TASK TO COMPLETE
The answer should contain only the lines running from the line with "Ορλάνδου & Τζουμέρκων, Άρτα | Τ.Κ. 47100" to the end of the material, reproduced verbatim.

DATA TO USE
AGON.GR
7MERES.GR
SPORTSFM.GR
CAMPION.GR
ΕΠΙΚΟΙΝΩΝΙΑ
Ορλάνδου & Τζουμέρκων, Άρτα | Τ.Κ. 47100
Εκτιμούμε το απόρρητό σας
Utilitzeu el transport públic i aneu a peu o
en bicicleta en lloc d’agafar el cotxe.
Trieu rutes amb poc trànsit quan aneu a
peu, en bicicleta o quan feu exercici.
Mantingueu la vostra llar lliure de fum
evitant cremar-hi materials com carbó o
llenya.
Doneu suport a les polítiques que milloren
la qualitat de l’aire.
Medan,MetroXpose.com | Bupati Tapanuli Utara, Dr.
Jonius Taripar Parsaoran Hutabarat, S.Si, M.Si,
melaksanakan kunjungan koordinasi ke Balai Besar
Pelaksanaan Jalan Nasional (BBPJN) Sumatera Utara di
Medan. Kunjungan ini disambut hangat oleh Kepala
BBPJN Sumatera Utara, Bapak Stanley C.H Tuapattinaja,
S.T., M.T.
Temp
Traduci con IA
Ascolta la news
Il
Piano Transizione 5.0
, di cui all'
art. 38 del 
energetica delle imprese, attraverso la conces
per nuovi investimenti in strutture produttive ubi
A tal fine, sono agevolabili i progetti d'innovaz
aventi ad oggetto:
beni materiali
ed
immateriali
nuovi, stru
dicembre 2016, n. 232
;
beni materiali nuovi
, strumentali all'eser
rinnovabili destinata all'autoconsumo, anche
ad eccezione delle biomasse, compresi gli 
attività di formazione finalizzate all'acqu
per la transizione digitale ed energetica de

TASK OUTPUT
Ορλάνδου & Τζουμέρκων, Άρτα | Τ.Κ. 47100
Εκτιμούμε το απόρρητό σας
Utilitzeu el transport públic i aneu a peu o
en bicicleta en lloc d’agafar el cotxe.
Trieu rutes amb poc trànsit quan aneu a
peu, en bicicleta o quan feu exercici.
Mantingueu la vostra llar lliure de fum
evitant cremar-hi materials com carbó o
llenya.
Doneu suport a les polítiques que milloren
la qualitat de l’aire.
Medan,MetroXpose.com | Bupati Tapanuli Utara, Dr.
Jonius Taripar Parsaoran Hutabarat, S.Si, M.Si,
melaksanakan kunjungan koordinasi ke Balai Besar
Pelaksanaan Jalan Nasional (BBPJN) Sumatera Utara di
Medan. Kunjungan ini disambut hangat oleh Kepala
BBPJN Sumatera Utara, Bapak Stanley C.H Tuapattinaja,
S.T., M.T.
Temp
Traduci con IA
Ascolta la news
Il
Piano Transizione 5.0
, di cui all'
art. 38 del 
energetica delle imprese, attraverso la conces
per nuovi investimenti in strutture produttive ubi
A tal fine, sono agevolabili i progetti d'innovaz
aventi ad oggetto:
beni materiali
ed
immateriali
nuovi, stru
dicembre 2016, n. 232
;
beni materiali nuovi
, strumentali all'eser
rinnovabili destinata all'autoconsumo, anche
ad eccezione delle biomasse, compresi gli 
attività di formazione finalizzate all'acqu
per la transizione digitale ed energetica de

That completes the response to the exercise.